Quote from Teleologist:
But Behe doesn't argue that species don't evolve which is what you say defines a creationist. Behe applies IC not to species but to molecular machines which go back to the origin of life.
Stu replies:
Oh come on now Tele. Don't start denying Behe is a creationist again. Trying to defend Behe is futile. He has already condemned himself to creationism in everything he says and particularly by his book 'Darwinâs Black Box / The Biochemical Challenge to Evolution'.
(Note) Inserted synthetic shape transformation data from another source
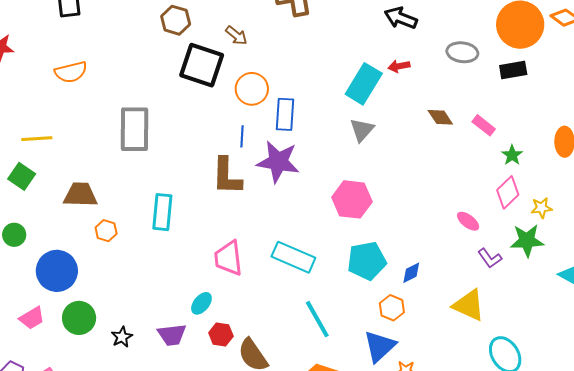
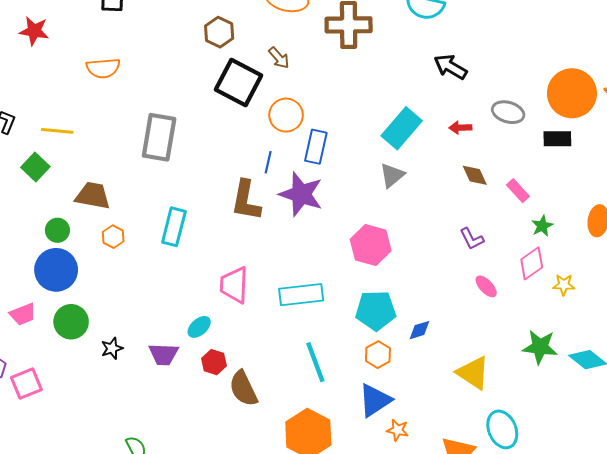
red arrow: (399, 66) -> (460, 128), moved
green circle: (14, 235) -> (57, 230), moved
green star: (527, 241) -> (540, 347), moved
cyan rectangle: (293, 257) -> (301, 295), turned -39
purple L-shape: (490, 258) -> (472, 239), moved
orange hexagon: (392, 308) -> (378, 355), moved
Response from Teleologist:
Stu, you already gave your definition of a creationist as one who denies that species evolve. By that criterion, Behe is not a creationist because he doesn't deny that species evolve. Behe doesn't deny common descent. ID doesn't deny common descent.
Even Richard Dawkins recognizes that Behe is not a creationist. In a review of Behe's new book, Dawkins says:
Behe correctly dissects the Darwinian theory into three parts: descent with modification, natural selection and mutation. Descent with modification gives him no problems, nor does natural selection. They are "trivial" and "modest" notions, respectively. Do his creationist fans know that Behe accepts as "trivial" the fact that we are African apes, cousins of monkeys, descended from fish?
So there you have it. Dawkins says Behe has no problem with descent with modification. He says that Behe accepts that we are African apes, cousins of monkeys, descended from fish. So Behe obviously doesn't fit your previous definition of a creationist nor does he fit any definition of a creationist I've ever heard of.
Stu wrote:
I repeat, Crick and Orgel were not creationists because they did not pretend their idea was scientific, they did not deny Evolution and they made statements like this one...
"Biologists must constantly keep in mind that what they see was not designed, but rather evolved."
Teleologist replies:
Behe accepts we are African apes, cousins of monkeys, descended from fish. He certainly doesn't deny evolution. Behe accepts as much evolution as does Crick and Orgel but like Crick and Orgel he is skeptical of a non-telic origin of life and like them has presented a telic alternative. You previously defined a creationist as one who denies that species evolve. That obviously doesn't apply to Behe. Behe is a theistic evolutionist.